The good: Great decor paired with an impressive tap list. Tired of the traditional kebab? Try the kebab place located inside the pub!
The bad: Hipster paradise. Expect loads of pale ale and people with beanies and mustaches. Very crowded during weekend peak hours.
It took the brewpub a couple of months to find its style, after the January 2013 opening, but over the last year it has matured into a confident brewpub with from 1 to 6 of their own beers on tap and about a dozen guest beers on tap. It is also very popular, usually packed on Fridays and Saturdays so beer lovers are advised to come early in the week. Brewmaster Dave Gardonio, formerly of Ægir, has done a great job composing recipes, resulting in a large number of unusual beers (unusual in the sense that he hasn’t jumped on the hop wagon but rather has focused on malt and traditional beer styles - such as steam beer, kellerbier, roggenbier, saison, mild ale etc). But, naturally, he also has to brew IPAs from time to time, as demand for hoppy beers is high everywhere. What I really like about Crow is the big blackboard behind the bar, listing info about each beer on tap. And with 19 taps you really need that! I miss a wider food selection than the kebab currently served, but otherwise feel that the Crow has found its style. Downstairs is fairly open, with simple seating, upstairs a bit more secluded and cozy - allowing you to look down at the microbrewery. Along with Schouskjelleren, Crowbar is my favorite brewpub (out of 6) in Oslo. Updated: 2014-05-22
Crowbar & Bryggeri (...and Brewery) is one of Oslo’s latest additions to the brewpub scene. It is a great place, which has helped the neighborhood lift itself quite a bit. The interior reminds me of the modern Moeder Lambic in Bruxelles, with the distressed brick walls, rough tabletops and so on. On paper they have a big fridge, however, they aren’t very good at keeping it filled with new and exiting beers. On tap however, the story is something else. They have 4-6 beers brewed in-house, which are fine beers, nearly all the time, as well as lots of guest beers. 20 taps with constantly changing beers from other Norwegian brewers (as close as Schouskjelleren and Amundsen to beers from further away like Bergen and Florø and so on), Danish, Swedish, British, American and the occational Australian and others.

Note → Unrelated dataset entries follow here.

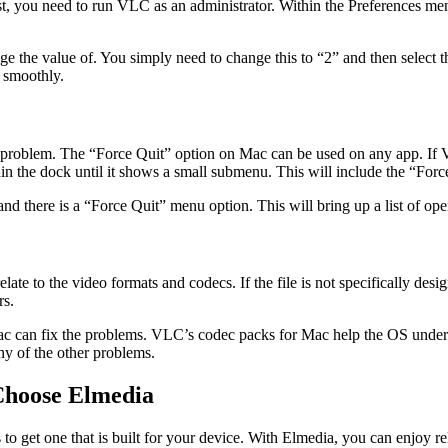
 First, you need to run VLC as an administrator. Within the Preferences
 the value of. You simply need to change this to “2” and then select t
n smoothly.
 a problem. The “Force Quit” option on Mac can be used on any app. If
hin the dock until it shows a small submenu. This will include the “For
and there is a “Force Quit” menu option. This will bring up a list of op
ate to the video formats and codecs. If the file is not specifically des
rs.
n Mac can fix the problems. VLC’s codec packs for Mac help the OS under
any of the other problems.
Choose Elmedia
 to get one that is built for your device. With Elmedia, you can enjoy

I enjoy this place a lot, and since I live around the corner, I feel it has enhanced the quality of life in the erea.
I am a bit biased about this place. Good beer selection, both on tap and bottles.
Sample trays avalable, only sun- and mondays, very loud music, played on a lousy music system, the speakers sounds like there are blown elements, good music is transfered to noise. Why does everybody behind the bar talk englih....

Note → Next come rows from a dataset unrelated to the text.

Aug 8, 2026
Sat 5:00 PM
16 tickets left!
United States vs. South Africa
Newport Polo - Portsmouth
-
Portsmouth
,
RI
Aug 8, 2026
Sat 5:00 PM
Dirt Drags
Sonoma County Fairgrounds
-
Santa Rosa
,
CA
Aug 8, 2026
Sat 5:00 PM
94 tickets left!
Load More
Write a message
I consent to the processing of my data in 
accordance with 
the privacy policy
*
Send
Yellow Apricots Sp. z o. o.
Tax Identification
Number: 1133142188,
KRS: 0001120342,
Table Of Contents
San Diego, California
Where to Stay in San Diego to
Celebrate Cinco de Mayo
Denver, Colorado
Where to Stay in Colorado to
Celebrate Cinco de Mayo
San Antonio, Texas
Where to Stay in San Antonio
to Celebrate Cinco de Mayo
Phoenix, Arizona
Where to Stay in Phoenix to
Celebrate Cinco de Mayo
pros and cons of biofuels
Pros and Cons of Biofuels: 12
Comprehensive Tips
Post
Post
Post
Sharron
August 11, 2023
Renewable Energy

Just a grumpy old mans opinion, will revisit for sure, but hey, get your act together, sample trays on thursdays as well, huh?- Or is this too much to ask for a brewpub?
Quiet when we visited on a Sunday. Gloomy industrial interior with uncomfortable seating, interior as far from "cosy" as it possibly can get. You come here for the beer ticks, and nothing else. The lady bartender was friendly enough, though. Plenty of taps (both house brews and others), and a rater’s Mekka, as the beers change often, and you can get 20 cl of all beers, at a fairly reasonable price (for Norway). Near Café Sara and Schouskjelleren, two other "must" places for a pub crawl in the area.